Williams, however, said Phillips’s statement suggests that educators aren’t as savvy as they can be. She said it’s likely for professionals in any field to stick to what they already do and know, but there are teachers like herself who go out and find tools and resources for their classroom. But while she agreed that there are many teachers who don’t do that, she pointed out that they weren’t going to be “in this room” or seeking opportunities like ambassador programs.
Teachers Versus Sports Figures
An audience member submitted a question asking why teacher’s ethics would be different from anyone else’s ethics, such as sports figures and movie stars.
Williams said she sees some huge differences there, although she doesn’t agree that they should exist. Celebrities have managers, and operate “as a business of one in many entities.” The government doesn’t regulate what LeBron James can say regarding his shoes, nor does anyone question the ethics involved with him signing a sneaker deal.
However, she continued, educators face ethical questions based on what might be in their contracts, districts and certification status.
Herrera said she thinks teachers at private and charter schools have more “leeway to do things” around piloting products and connecting with companies, adding that there are “amazing examples just from lack of red tape.”
Phillips, however, said even in cases with private schools and charters, there’s still the question of influence, and educators are adults with responsibility over kids. But again, he’s not against vendor-educator relationships so long as they’re regulated.

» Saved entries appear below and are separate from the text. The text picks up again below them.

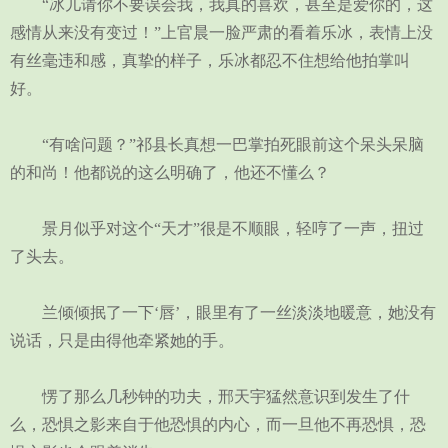
“冰儿请你不要误会我，我真的喜欢，甚至是爱你的，这
感情从来没有变过！”上官晨一脸严肃的看着乐冰，表情上没
有丝毫违和感，真挚的样子，乐冰都忍不住想给他拍掌叫
好。
“有啥问题？”祁县长真想一巴掌拍死眼前这个呆头呆脑
的和尚！他都说的这么明确了，他还不懂么？
景月似乎对这个“天才”很是不顺眼，轻哼了一声，扭过
了头去。
兰倾倾抿了一下‘唇’，眼里有了一丝淡淡地暖意，她没有
说话，只是由得他牵紧她的手。
愣了那么几秒钟的功夫，邢天宇猛然意识到发生了什
么，恐惧之影来自于他恐惧的内心，而一旦他不再恐惧，恐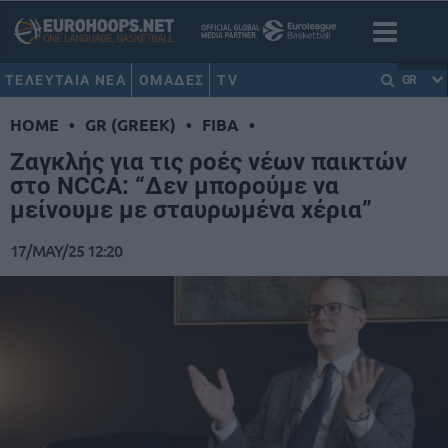
ΤΕΛΕΥΤΑΙΑ ΝΕΑ
ΟΜΑΔΕΣ
TV
GR
HOME
•
GR (GREEK)
•
FIBA
•
Ζαγκλής για τις ροές νέων παικτών
στο NCCA: “Δεν μπορούμε να
μείνουμε με σταυρωμένα χέρια”
17/MAY/25 12:20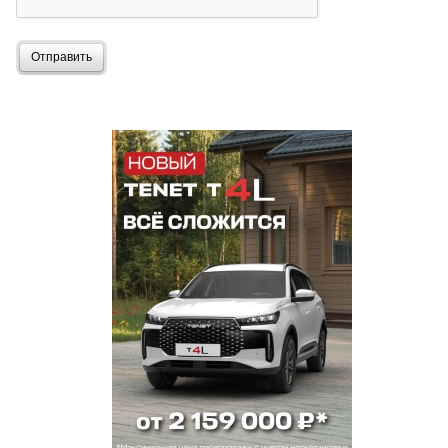
Отправить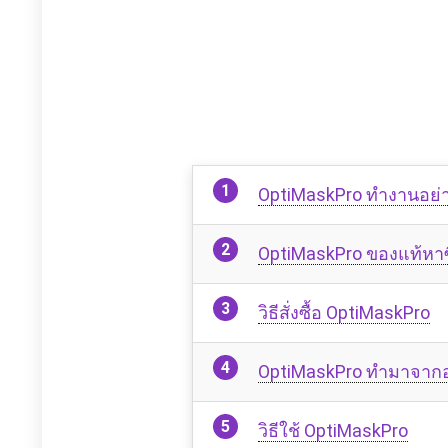
OptiMaskPro ทำงานอย่
OptiMaskPro ของแท้หาซ
วิธีสั่งซื้อ OptiMaskPro
OptiMaskPro ทำมาจาก
วิธีใช้ OptiMaskPro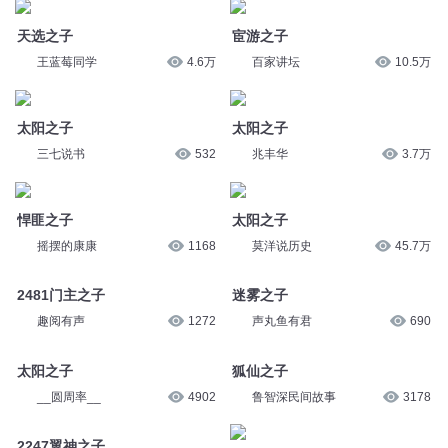
王蓝莓同学
4.6万
百家讲坛
10.5万
太阳之子
太阳之子
三七说书
532
兆丰华
3.7万
悍匪之子
太阳之子
摇摆的康康
1168
莫洋说历史
45.7万
2481门主之子
迷雾之子
趣阅有声
1272
声丸鱼有君
690
太阳之子
狐仙之子
__圆周率__
4902
鲁智深民间故事
3178
2247翼神之子
战神夫人610集 天地之子？阴地
之子？
趣阅有声
4120
o冷月浅浅o
10万
344大斌之子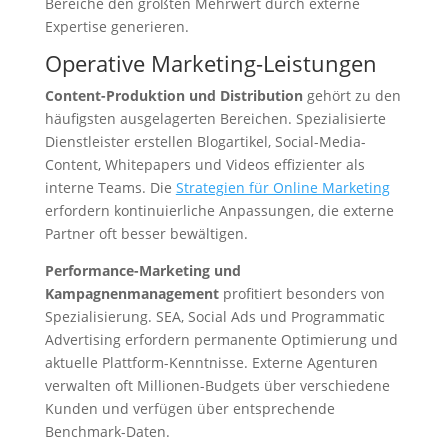
Bereiche den größten Mehrwert durch externe
Expertise generieren.
Operative Marketing-Leistungen
Content-Produktion und Distribution
gehört zu den
häufigsten ausgelagerten Bereichen. Spezialisierte
Dienstleister erstellen Blogartikel, Social-Media-
Content, Whitepapers und Videos effizienter als
interne Teams. Die
Strategien für Online Marketing
erfordern kontinuierliche Anpassungen, die externe
Partner oft besser bewältigen.
Performance-Marketing und
Kampagnenmanagement
profitiert besonders von
Spezialisierung. SEA, Social Ads und Programmatic
Advertising erfordern permanente Optimierung und
aktuelle Plattform-Kenntnisse. Externe Agenturen
verwalten oft Millionen-Budgets über verschiedene
Kunden und verfügen über entsprechende
Benchmark-Daten.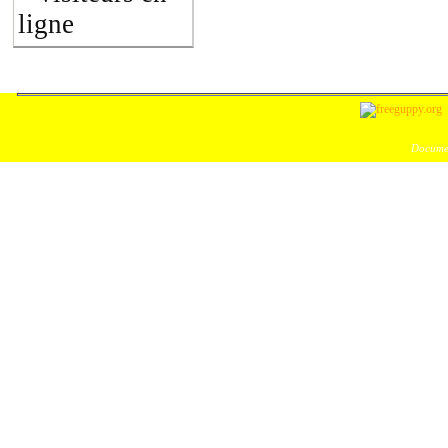
ligne
Documen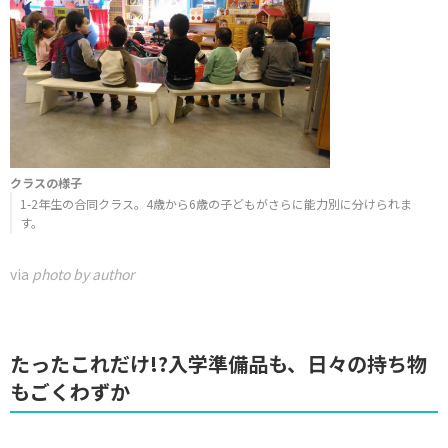
クラスの様子
1-2年生の合同クラス。4歳から6歳の子どもがさらに能力別に分けられま
す。
via
photo by author
たったこれだけ!?入学準備品も、日々の持ち物
もごくわずか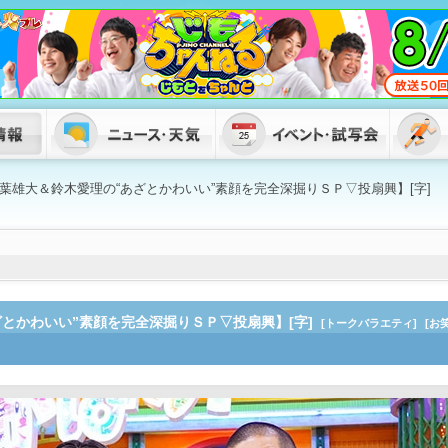
葉雄大＆鈴木愛理の“あざとかわいい”素顔を完全深掘りＳＰ▽投扇興】[字]
とかわいい”素顔を完全深掘りＳＰ▽投扇興】[字]
[トークバラエティ]
[お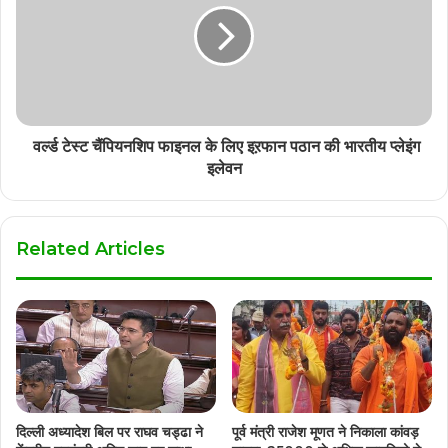
वर्ल्ड टेस्ट चैंपियनशिप फाइनल के लिए इऱफान पठान की भारतीय प्लेइंग
इलेवन
Related Articles
दिल्ली अध्यादेश बिल पर राघव चड्ढा ने
पूर्व मंत्री राजेश मूणत ने निकाला कांवड़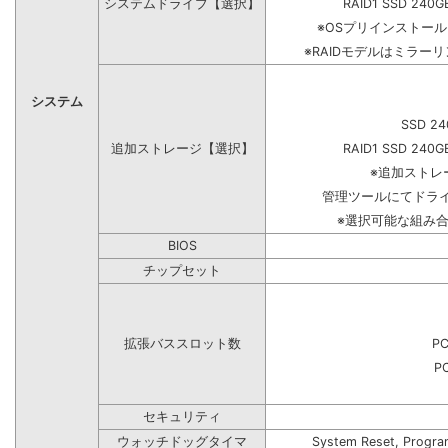
システムドライブ【選択】
RAID1 SSD 240G
※OSプリインストー
※RAIDモデルはミラーリ
システム
SSD 24
追加ストレージ【選択】
RAID1 SSD 240G
※追加ストレ
管理ツールにてドラ
※選択可能な組み
BIOS
チップセット
拡張バススロット数
PC
PC
セキュリティ
ウォッチドッグタイマ
System Reset, Progra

“I would argue that there is a market force, and there always should be a place for that, it just needs to be really transparent,” Phillips said.
Williams brought up perception issues that come along with managing government funds.
“Sometimes perception becomes a new reality, and it’s not actually what went down.”
The Future
The moderator, Michael Kleba, an English and theater teacher currently on sabbatical to run DegreeCast, a college search engine tool, asked the panelists for their “most daring prediction” for what teacher-industry partnerships could accomplish in the next five years.
While his financial future depends on his wife’s teacher pension, Phillips said it also restricts where they can live, where she can work and her ability to choose to leave the classroom for a couple of years to work on a book and then return.
Herrera cited her friend, who won teacher of the year in North Carolina, as an example of systems and protocols already in place for educators. Her friend was “on loan” to the state’s Department of Public Instruction for a year. Herrera thinks something similar should be in place for teachers who are passionate about digital or non-digital products and want to take a year of sabbatical to help train other educators, research or work for an edtech company, she later clarified to EdSurge.
She also wants to see a level system for teachers, like some other professions have. “You don’t go in our first day as the chief surgeon, except in teaching you do.” Having levels would improve the profession, and additionally, as teachers climb up in rank, they can get flexibility in their schedule, such as having two periods free that they can use to help make a product better.
Williams, on the other hand, wants to see “more teacherpreneurship,” meaning educators shouldn’t just be consulting companies about products; they should be creating those products, whether they’re “offline” or “online.”
“I want to see more teachers out there feeling comfortable with representing themselves as industry leaders,” Williams said. “Because we are subject area experts, and we should be the ones who are starting a conversation, not adding to it— and making a lot of money off of it too.”